Dear Danna, I wish we could be more supportive of your efforts but our group defends rural, low income households who use wood and pellets to heat their homes. Your efforts have tarnished the way millions of low income Americans heat their homes, including hundreds of thousands of native Americans. As you know, many of these people would love to switch to the ease of fossil fuel heating, but cannot afford to do so. We call on you to distinguish between grinding up whole trees to export wood pellets to Europe, from near subsistence households in the US that heat with wood. We believe wood heat has serious problems with pollution, but not serious problems with carbon, based on where families usually get their firewood. In many areas, its the tree trimmers selling back firewood that is more expensive for them to dispose of otherwise. For others, they use wood downed by storms, or whatever free wood they can find. We would love to talk to you more about this! Thank you for all that you do! John Ackerly
John,
Thanks for reaching out. I am glad that we have been in dialogue for nearly ten years now.

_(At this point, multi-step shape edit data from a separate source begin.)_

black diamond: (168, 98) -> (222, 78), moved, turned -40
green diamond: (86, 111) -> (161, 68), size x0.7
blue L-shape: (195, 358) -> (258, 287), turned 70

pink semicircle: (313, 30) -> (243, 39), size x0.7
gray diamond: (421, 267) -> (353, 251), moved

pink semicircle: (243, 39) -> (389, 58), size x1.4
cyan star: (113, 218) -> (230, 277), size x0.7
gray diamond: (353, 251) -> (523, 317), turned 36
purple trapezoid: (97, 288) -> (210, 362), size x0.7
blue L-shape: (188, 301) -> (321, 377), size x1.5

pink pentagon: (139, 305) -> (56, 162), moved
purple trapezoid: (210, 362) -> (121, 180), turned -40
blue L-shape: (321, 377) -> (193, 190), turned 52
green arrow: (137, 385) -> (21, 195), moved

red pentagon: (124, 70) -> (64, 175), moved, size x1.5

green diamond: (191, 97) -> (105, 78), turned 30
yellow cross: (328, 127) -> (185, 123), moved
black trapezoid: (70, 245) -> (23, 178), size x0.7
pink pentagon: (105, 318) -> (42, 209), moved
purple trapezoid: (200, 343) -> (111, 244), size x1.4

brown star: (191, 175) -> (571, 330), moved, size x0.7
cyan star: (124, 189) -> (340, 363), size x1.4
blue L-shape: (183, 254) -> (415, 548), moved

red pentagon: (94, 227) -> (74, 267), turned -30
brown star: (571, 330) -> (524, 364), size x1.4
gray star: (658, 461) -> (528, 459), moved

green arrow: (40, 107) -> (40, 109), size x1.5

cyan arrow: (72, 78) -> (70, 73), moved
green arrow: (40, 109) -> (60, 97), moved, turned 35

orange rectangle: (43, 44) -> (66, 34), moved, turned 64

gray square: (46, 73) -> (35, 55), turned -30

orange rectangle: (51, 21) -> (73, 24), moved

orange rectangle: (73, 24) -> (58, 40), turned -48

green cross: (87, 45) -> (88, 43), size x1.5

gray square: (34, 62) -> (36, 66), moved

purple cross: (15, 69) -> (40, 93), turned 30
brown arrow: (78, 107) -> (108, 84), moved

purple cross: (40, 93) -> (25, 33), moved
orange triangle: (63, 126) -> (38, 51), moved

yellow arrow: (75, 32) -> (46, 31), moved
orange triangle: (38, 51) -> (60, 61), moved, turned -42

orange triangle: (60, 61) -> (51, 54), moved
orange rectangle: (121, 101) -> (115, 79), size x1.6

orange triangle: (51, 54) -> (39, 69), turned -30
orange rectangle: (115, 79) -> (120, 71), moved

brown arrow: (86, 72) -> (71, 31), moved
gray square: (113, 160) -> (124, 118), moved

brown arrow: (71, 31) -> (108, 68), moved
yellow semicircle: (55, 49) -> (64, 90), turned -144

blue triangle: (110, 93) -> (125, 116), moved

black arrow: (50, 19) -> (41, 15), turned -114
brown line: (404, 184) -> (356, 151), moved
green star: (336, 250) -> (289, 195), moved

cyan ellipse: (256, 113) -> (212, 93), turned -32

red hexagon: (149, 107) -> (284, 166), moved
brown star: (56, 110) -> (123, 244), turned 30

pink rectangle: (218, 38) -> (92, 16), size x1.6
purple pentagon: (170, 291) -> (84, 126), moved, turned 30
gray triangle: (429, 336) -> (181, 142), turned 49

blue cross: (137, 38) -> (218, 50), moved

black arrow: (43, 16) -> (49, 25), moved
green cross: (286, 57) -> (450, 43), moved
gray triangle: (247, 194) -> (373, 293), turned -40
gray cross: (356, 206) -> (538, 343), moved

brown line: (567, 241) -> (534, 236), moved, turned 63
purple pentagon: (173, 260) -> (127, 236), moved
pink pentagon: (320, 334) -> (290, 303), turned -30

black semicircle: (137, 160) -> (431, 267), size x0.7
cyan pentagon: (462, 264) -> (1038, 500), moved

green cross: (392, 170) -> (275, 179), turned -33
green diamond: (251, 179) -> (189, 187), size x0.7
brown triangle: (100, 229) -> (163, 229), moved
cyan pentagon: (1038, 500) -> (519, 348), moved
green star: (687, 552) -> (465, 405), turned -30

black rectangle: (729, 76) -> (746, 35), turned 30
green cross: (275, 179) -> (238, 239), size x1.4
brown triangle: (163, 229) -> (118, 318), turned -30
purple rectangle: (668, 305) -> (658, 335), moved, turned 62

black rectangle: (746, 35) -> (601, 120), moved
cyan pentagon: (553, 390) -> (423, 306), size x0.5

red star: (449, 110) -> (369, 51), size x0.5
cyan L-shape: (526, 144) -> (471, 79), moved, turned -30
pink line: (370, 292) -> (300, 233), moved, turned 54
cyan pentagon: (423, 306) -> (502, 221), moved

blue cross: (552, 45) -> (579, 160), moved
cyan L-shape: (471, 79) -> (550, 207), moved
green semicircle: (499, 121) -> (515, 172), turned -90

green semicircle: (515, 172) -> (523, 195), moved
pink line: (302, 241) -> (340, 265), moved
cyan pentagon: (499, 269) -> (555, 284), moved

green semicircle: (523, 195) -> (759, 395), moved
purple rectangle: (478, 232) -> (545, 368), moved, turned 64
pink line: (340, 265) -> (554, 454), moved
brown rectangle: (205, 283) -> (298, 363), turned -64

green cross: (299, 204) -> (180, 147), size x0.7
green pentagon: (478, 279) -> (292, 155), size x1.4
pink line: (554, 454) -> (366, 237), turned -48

I think it is overstating our impact to say that our work has tarnished the way millions of Americans heat their homes. We have never taken a position against subsistence or residential wood burning for cooking or heating your home. Our focus has always been on industrial forestry, the largest wood pellet producers, and the huge utilities in Europe and Asia that are burning our forests on a massive scale to produce electricity that harms local communities where the pellets are being produced and burned, that destroys large swaths of precious Southern forests, and is bad for our climate as burning wood for electricity releases more carbon than coal.
Thanks for staying engaged!
Scot
Forests are life-givers and life-sustainers. Without a dense, ample, well-protected forest cover, life would become impossible. Once we understand this truth, as a society, we will do everything in our power to ensure vast expanses of natural forest are fully protected.